Energy in Depth, a research, education and public outreach campaign created by the Independent Petroleum Association of America, says on its website that when the flaws of a paper by The Endocrine Disruption Exchange are added up, “it’s hard to see what scientific purpose it serves.”
“It includes air quality measurements, but makes no connection between those measurements and nearby wellsites. Those measurements also show air quality levels are safe. The rest of the paper is mostly unsupported opinion and speculation from a group with a clear agenda against development,” EID research director Simon Lomax says in his critique of the report by Paonia-based TEDX.
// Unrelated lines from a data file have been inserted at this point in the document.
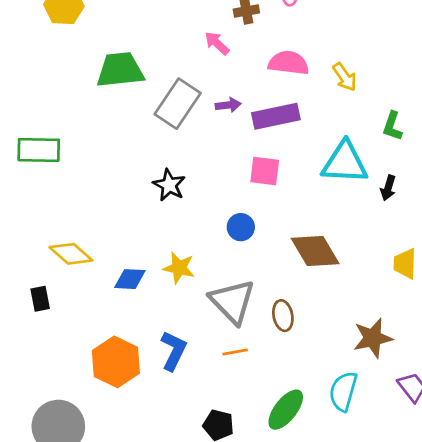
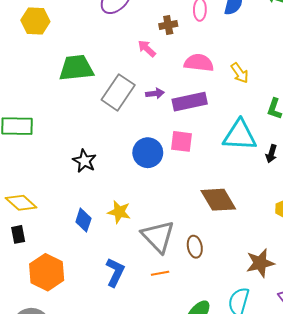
black star: (169, 185) -> (84, 161), moved
blue circle: (241, 227) -> (148, 153), moved, size x1.5
yellow diamond: (71, 254) -> (21, 203), moved
blue diamond: (130, 279) -> (83, 220), turned -75
orange hexagon: (116, 362) -> (47, 272), moved

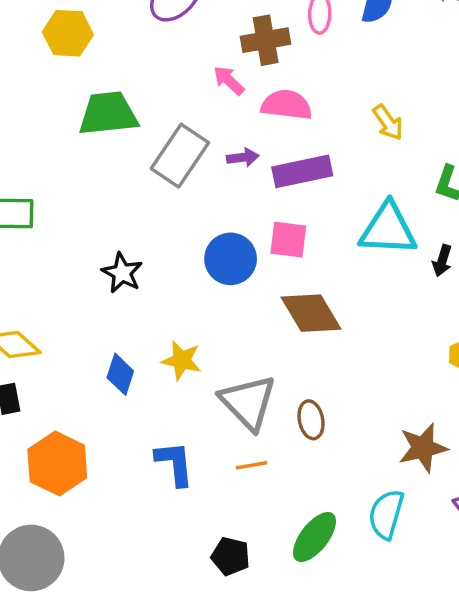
yellow hexagon: (35, 21) -> (68, 33), moved
brown cross: (168, 25) -> (266, 40), size x1.5
pink semicircle: (199, 63) -> (287, 105), moved
brown diamond: (218, 200) -> (311, 313), moved
blue L-shape: (115, 272) -> (175, 464), turned -32

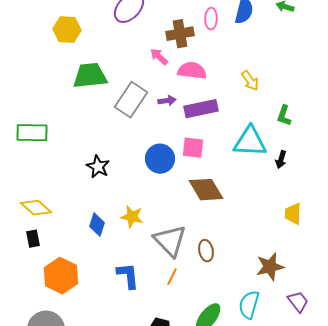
orange line: (252, 465) -> (172, 277), turned -54

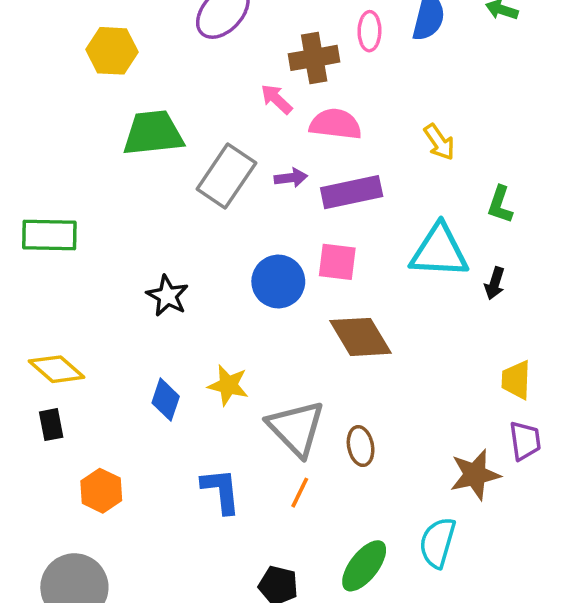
orange hexagon: (61, 276) -> (101, 491), size x0.7
purple trapezoid: (298, 302) -> (525, 441), moved, turned 30

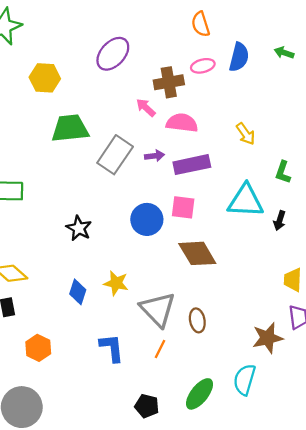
pink ellipse: (369, 31) -> (203, 66), turned 75

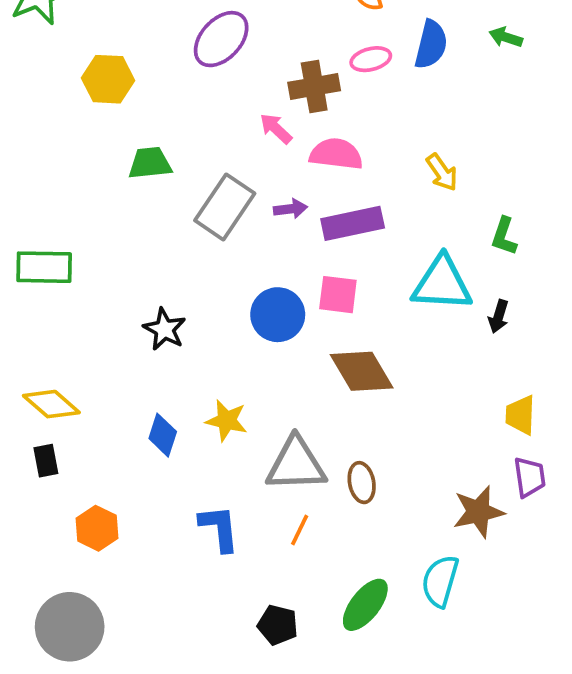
green trapezoid: (70, 128) -> (150, 163), size x0.7
gray triangle: (158, 309) -> (296, 464), turned -48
The TEDX paper was prepared by four scientists, including TEDX founder Theo Colborn and executive director Carol Kwiatkowski, and focused on air quality near well pad activities at a site east of Parachute. It has been accepted for publication by the international journal “Human and Ecological Risk Assessment.”
The report concluded that “air sampling near natural gas operations reveals numerous chemicals in the air, many associated with natural gas operations.”
Many chemicals were detected at levels well below federal safety standards, but still may pose health hazards, the report said.
“Since this paper presents no evidence of unsafe air quality readings that can be blamed on natural gas wells, its conclusions really come down to the opinions of the authors and their employer, TEDX,” wrote Lomax, noting that the report also concedes the chemicals it reports on can’t be causally connected to oil and gas operations.
Lomax said anti-industry comments can be found on TEDX’s own website, and it has received at least $425,000 since 2005 from the New York Community Trust, which funds a number of groups opposed to natural gas development.
“This is exactly what we would expect from industry,” Kwiatkowski responded. “Yes, we have studied the impacts from natural gas operations for years and we are concerned about potential health effects from air pollution. So we did some air sampling and wrote up the results, which were accepted by a peer-reviewed scientific journal.”
As for the assertion about playing to the media, while the paper was posted to TDEX’s website, Kwiatkowski noted that no news release was issued about it.
Lomax also suggested Interstate 70 traffic about a mile from the testing site might be the source of identified pollutants. The study says the pollutants researchers found are more associated with oil and gas development than traffic.